Piquet 60

A gente vem caminhando junto nessa vida. Na contagem do tempo, tenho estado um pouco à frente dele. O suficiente para vir lhe dizendo no início de cada década que não doía fazer 30, 40, 50 e, agora, 60. Na verdade, dói, mas deixa pra lá. É melhor pensar no que a experiência traz de bom pra quem viveu como se deve, que é simplesmente fazer aquilo que gosta. O sucesso foi consequência, mas ele teria vivido tudo do mesmo jeito qualquer que fosse o resultado. Um dia, me disse que a vida dele tinha tudo para dar errado, mas deu certo.

REGINALDO LEME, O Estado de S.Paulo

18 de agosto de 2012 | 03h04

Fiquei pensando no que o levava a pensar assim e conclui que o "tinha tudo para dar errado'' nada mais é do que consequência de ele não ter sido um sujeito que planeja as coisas. Ele apenas foi vivendo o que a vida lhe oferecia. Deve estar aí o segredo de tudo. Até quando chegou à Fórmula 1, onde teria que se programar um pouco mais, teve a sorte de cruzar com Gordon Murray, sujeito igual a ele.

Projetista genial, criativo, mas totalmente descompromissado. Disposto a viver o presente e só. Murray e Piquet se encaixaram em tudo, especialmente na coragem de assumir desafios que, aos olhos de pessoas comuns de um mundo preso a regras e tradições, como sempre foi a F-1, tinha mais a cara de arroubos da juventude. Bernie Ecclestone, então dono da Brabham, estava mais atento às negociações que levaram os times a uma tomada de poder na F-1 do que ao que ocorria dentro da sua equipe, que caminhava bem com as próprias pernas.
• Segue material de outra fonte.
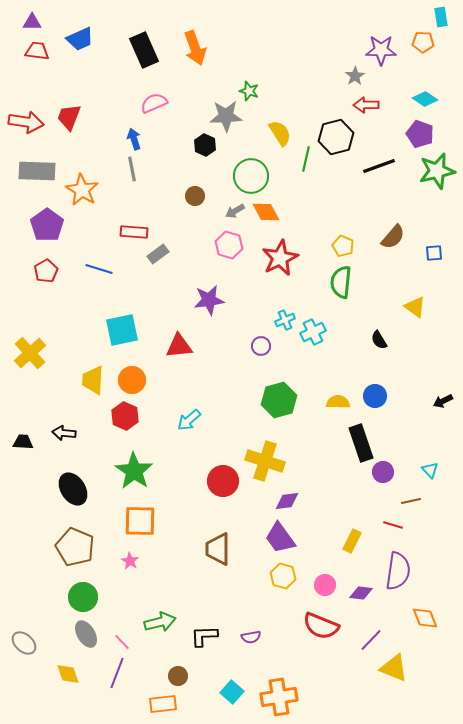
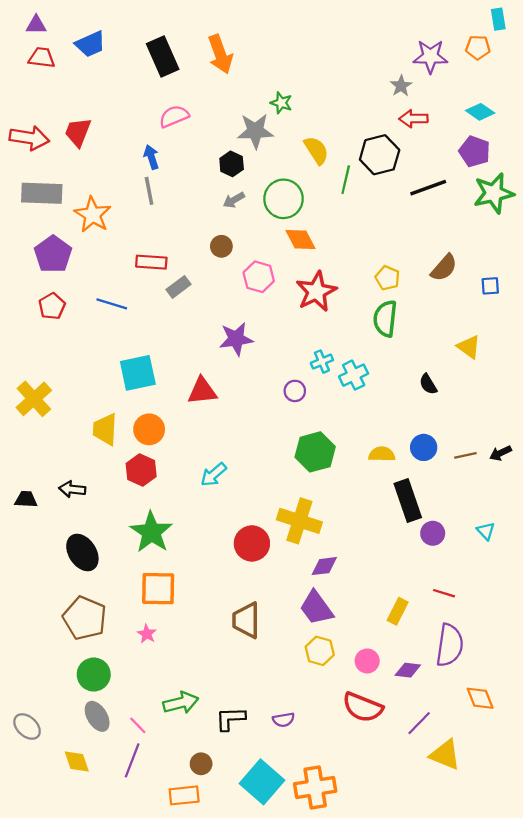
brown circle: (195, 196) -> (221, 246), moved
gray arrow: (235, 211) -> (234, 200), moved
brown line: (411, 501) -> (465, 455), moved
cyan square: (232, 692) -> (262, 782), size x1.6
Se estivesse mais presente, certamente não deixaria Gordon e Piquet realizarem metade das coisas que bolaram, inclusive o primeiro pit stop programado da história da Fórmula 1, que aconteceu no GP da Inglaterra de 1982 em Brands Hatch.

Em um dos programas Sinal Verde que eu fiz nessa época para a TV Globo, aparece o Bernie dizendo que na equipe dele as coisas funcionavam porque todos sabiam que ali mandava o patrão e os funcionários obedeciam e ponto. Ele disse isso na frente de todos, inclusive Piquet, Murray e alguns mecânicos daquela equipe composta de pessoas especiais, capazes de ouvir a frase ditatorial do chefe sem desfazer o sorriso que traziam no rosto. Eles sabiam que aquilo era mais um teatro e que na Brabham as coisas davam certo porque cada um fazia bem a parte que lhe cabia. Foi o ambiente propício para Nelson desenvolver sua arte e seu conhecimento.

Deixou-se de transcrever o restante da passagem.